Siempre habrá personas que se obstinen en no ver en el cristianismo otra cosa que las deformaciones de las que ha sido objeto a lo largo de la historia. Siempre habrá quien relacione la fe cristiana con el oscurantismo, con la "sombría Edad Media", con la intolerancia, con la presión sobre las conciencias, con el subdesarrollo intelectual, con el retraso y la falta de libertad. Es una imagen que se ha creado unas veces con mala intención, y otras simplemente por desconocimiento, y que quizá procede de esa vieja idea ilustrada por la que tantos pensaban que el racionalismo ateo había obtenido un gran triunfo sobre la fe.
La historia de la Iglesia es una confusión de triunfos y aparentes fracasos del cristianismo. Es una serie siempre repetida de intentos de construir el reino de Dios en la tierra. Esto no es sorprendente, ni es algo que Jesucristo no previera. La parábola de la cizaña sembrada entre el trigo muestra con claridad que Él lo sabía y que esto está de acuerdo con el plan de Dios.

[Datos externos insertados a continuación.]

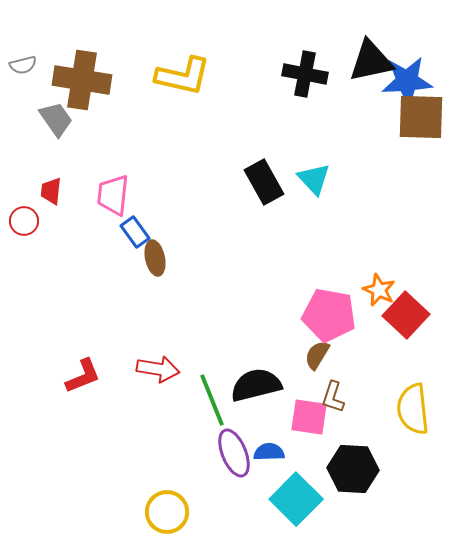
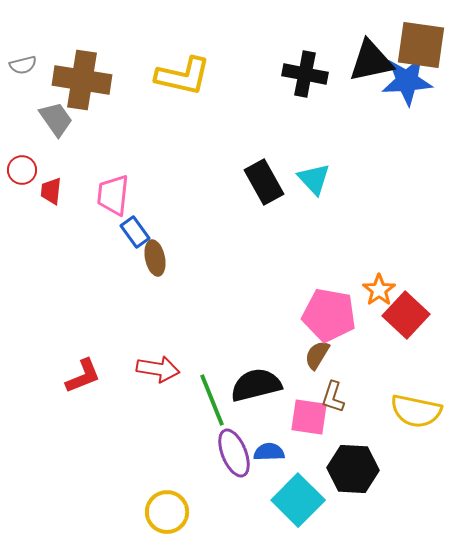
brown square: moved 72 px up; rotated 6 degrees clockwise
red circle: moved 2 px left, 51 px up
orange star: rotated 12 degrees clockwise
yellow semicircle: moved 3 px right, 2 px down; rotated 72 degrees counterclockwise
cyan square: moved 2 px right, 1 px down
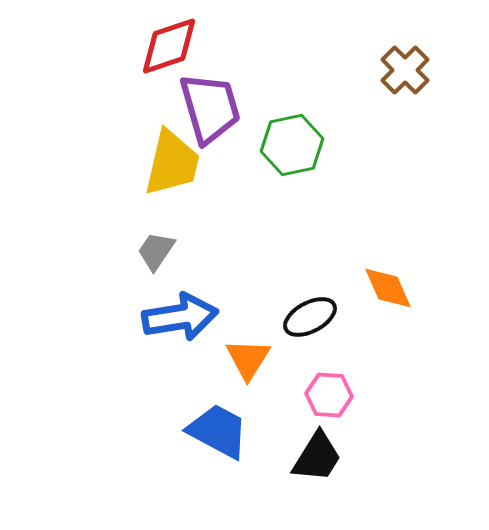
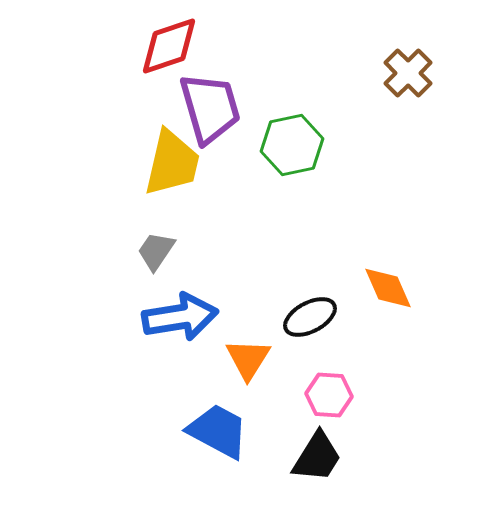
brown cross: moved 3 px right, 3 px down
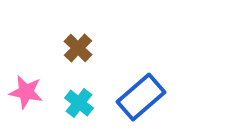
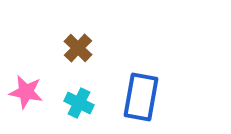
blue rectangle: rotated 39 degrees counterclockwise
cyan cross: rotated 12 degrees counterclockwise
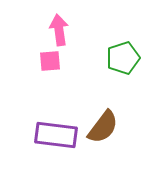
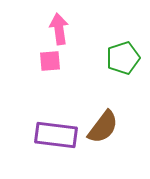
pink arrow: moved 1 px up
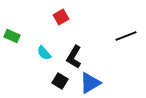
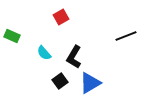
black square: rotated 21 degrees clockwise
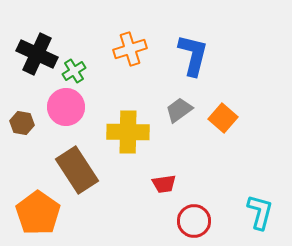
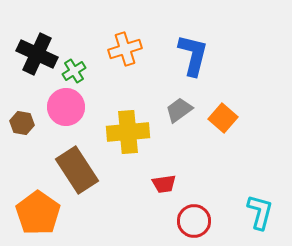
orange cross: moved 5 px left
yellow cross: rotated 6 degrees counterclockwise
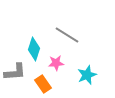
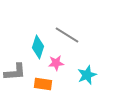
cyan diamond: moved 4 px right, 2 px up
orange rectangle: rotated 48 degrees counterclockwise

La vida de la Iglesia en la historia, así como la vida del cristiano individual -afirma Thomas Merton-, es un acto constantemente repetido que empieza siempre de nuevo, una historia de buenas intenciones que acaba en éxitos y en equivocaciones; de errores que han de ser corregidos, de defectos que tienen que ser utilizados, de lecciones que se aprenden mal y deben aprenderse una y otra vez. Ha habido vacilaciones y falsos comienzos en la historia cristiana. Ha habido incluso errores graves, pero estos son imputables a las sociedades seculares cristianas más que a la Iglesia. Ahora bien, la Iglesia no ha perdido nunca su camino. Pero lo que la mantiene en el camino recto no es el poder, no es la sabiduría humana, la habilidad política ni la previsión diplomática. Hay épocas en la historia de la Iglesia en que esas cosas llegaron a ser, para los líderes cristianos, obstáculos y fuente de errores. Lo que mantiene a la Iglesia y al cristiano en el buen camino es el amor y el cuidado de Dios.